Comienza a extenderse como una mancha de aceite la sensación de que la situación del portavoz del Grupo Popular en el Senado, Ignacio Cosidó, es “insostenible”. Y es que tras trascender el contenido de un whatsapp sobre la renovación del Consejo General del Poder Judicial (CGPJ) que envió a todos los senadores populares, se ha producido el portazo del juez Marchena y, con ello,  la ruptura de las negociaciones por parte del PP. En definitiva, todo un tsunami en el que el nuevo equipo popular intenta tapar la vías de agua.

Que el presidente del PP, Pablo Casado, diga que las consideraciones de su portavoz parlamentario no responden a la posición oficial del partido y que el vicesecretario de Organización, Javier Maroto, afirme que dirección popular “no comparte ese mensaje” y que él nunca hubiera mandado dicho whatsapp, es casi un calco del proceso que llevó a María Dolores de Cospedal a asumir su marcha. Con la salvedad de que esta vez tanto Casado como Maroto lo han hecho públicamente antes, por el momento, de que Cosidó haya dejado su cargo.

Dan carta de naturaleza a aquellas voces que, en el Senado, comenzaron ayer a revolverse por la inoportunidad del contenido del mensaje afirmando que el PP había salido bien parado de la negociación y daba a entender que ejercería control sobre la Sala Segunda del Supremo.

“Mejor salir por el whasapp que por Villarejo”, dice un miembro de la dirección

También desde la Cámara Baja comienzan a ser legión los diputados que ven con enorme estupor el papel de Cosidó, que no evaluó las consecuencias de su mensaje, y todo ello teniendo en cuenta que hay parlamentarios “con ganas de venganza porque todavía hay heridas abiertas del congreso del PP”. Cosidó se apuntó a las filas de Casado en el minuto cero.

Pero hay algo más inquietante, porque no faltan los que apuntan que su repetida aparición en la investigación del caso Kitchen iba cerrando un círculo en torno suyo, por lo que “mejor renunciar por un whatsapp que por estar salpicado con Villarejo”, dice un miembro de la dirección del partido.

Reforma del CGPJ

En la reunión del grupo popular en el Congreso, Casado ha confirmado hoy su intención de proponer una reforma del sistema de elección, y su idea es la de volver al modelo original -según el cual los doce jueces del CGPJ son elegidos por elección directa de jueces y magistrados-. Y quiere esta reforma “sin tener que entrar en el juego electoralista de otras formaciones” y sin entrar en el “populismo” de decir que las Cortes no están legitimadas para hacer esta elección.

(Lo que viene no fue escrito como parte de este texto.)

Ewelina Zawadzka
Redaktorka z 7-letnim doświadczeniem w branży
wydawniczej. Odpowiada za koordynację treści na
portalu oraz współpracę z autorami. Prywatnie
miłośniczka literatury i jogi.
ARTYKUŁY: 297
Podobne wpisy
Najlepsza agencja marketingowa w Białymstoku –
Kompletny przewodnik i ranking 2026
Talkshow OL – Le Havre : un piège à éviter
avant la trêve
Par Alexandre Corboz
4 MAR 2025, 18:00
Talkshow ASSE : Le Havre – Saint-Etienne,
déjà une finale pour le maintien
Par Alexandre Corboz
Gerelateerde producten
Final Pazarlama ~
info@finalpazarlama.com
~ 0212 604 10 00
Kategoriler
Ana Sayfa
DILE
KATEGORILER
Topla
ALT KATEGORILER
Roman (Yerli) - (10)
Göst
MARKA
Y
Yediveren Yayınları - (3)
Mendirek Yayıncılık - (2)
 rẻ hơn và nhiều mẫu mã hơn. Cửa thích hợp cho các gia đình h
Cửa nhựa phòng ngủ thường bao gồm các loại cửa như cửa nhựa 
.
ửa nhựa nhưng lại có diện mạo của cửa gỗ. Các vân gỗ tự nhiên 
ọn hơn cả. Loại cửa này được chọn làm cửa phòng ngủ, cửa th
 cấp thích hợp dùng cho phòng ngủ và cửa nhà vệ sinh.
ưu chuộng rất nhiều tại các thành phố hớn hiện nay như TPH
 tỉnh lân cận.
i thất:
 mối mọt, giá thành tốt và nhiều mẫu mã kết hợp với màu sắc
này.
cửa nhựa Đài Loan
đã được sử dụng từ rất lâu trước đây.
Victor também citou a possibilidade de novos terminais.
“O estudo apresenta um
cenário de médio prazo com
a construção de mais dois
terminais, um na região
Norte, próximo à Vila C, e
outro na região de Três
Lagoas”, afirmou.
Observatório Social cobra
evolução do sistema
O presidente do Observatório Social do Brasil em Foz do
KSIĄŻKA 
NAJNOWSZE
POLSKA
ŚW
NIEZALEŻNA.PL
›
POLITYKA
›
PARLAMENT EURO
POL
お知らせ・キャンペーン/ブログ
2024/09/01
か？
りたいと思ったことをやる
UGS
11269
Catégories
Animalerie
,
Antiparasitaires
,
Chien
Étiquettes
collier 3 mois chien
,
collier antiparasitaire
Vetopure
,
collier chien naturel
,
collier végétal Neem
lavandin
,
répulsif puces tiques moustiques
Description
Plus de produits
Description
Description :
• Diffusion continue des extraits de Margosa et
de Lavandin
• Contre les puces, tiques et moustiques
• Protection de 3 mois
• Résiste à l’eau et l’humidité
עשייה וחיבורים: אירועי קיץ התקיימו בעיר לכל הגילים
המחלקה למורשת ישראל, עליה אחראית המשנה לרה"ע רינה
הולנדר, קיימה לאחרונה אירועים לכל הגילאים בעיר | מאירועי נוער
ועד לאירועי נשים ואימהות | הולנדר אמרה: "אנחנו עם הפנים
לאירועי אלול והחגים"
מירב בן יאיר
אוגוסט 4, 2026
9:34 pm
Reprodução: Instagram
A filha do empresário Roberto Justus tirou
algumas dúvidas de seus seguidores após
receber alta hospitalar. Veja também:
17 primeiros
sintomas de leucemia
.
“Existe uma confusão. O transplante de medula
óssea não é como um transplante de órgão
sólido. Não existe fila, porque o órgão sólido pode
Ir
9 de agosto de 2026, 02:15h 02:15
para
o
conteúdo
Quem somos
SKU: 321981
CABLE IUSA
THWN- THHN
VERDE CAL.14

Tras pedir que se retire del pleno del jueves el punto del orden del día en el que se iban a elegir los vocales consensuados, ha añadido en cualquier caso que el PP contactará con el resto de partidos buscando un acuerdo. Ha admitido, en cualquier caso, que no será fácil aunque se cambien los interlocutores.

Ha señalado en cualquier caso que actualmente “no hay negociación posible” con una ministra “doblemente reprobada” que desde que ha sido nombrada ha visto como “su prestigio profesional y su propio mantenimiento como ministra ponían en riesgo la imparcialidad” en esta negociación. Pablo Casado ha insistido en que el Gobierno ha sido “irresponsable” en este proceso al filtrar la propuesta de Manuel Marchena, a quien ha definido como “el mejor” jurista para ocupar el cargo de presidente del CGPJ.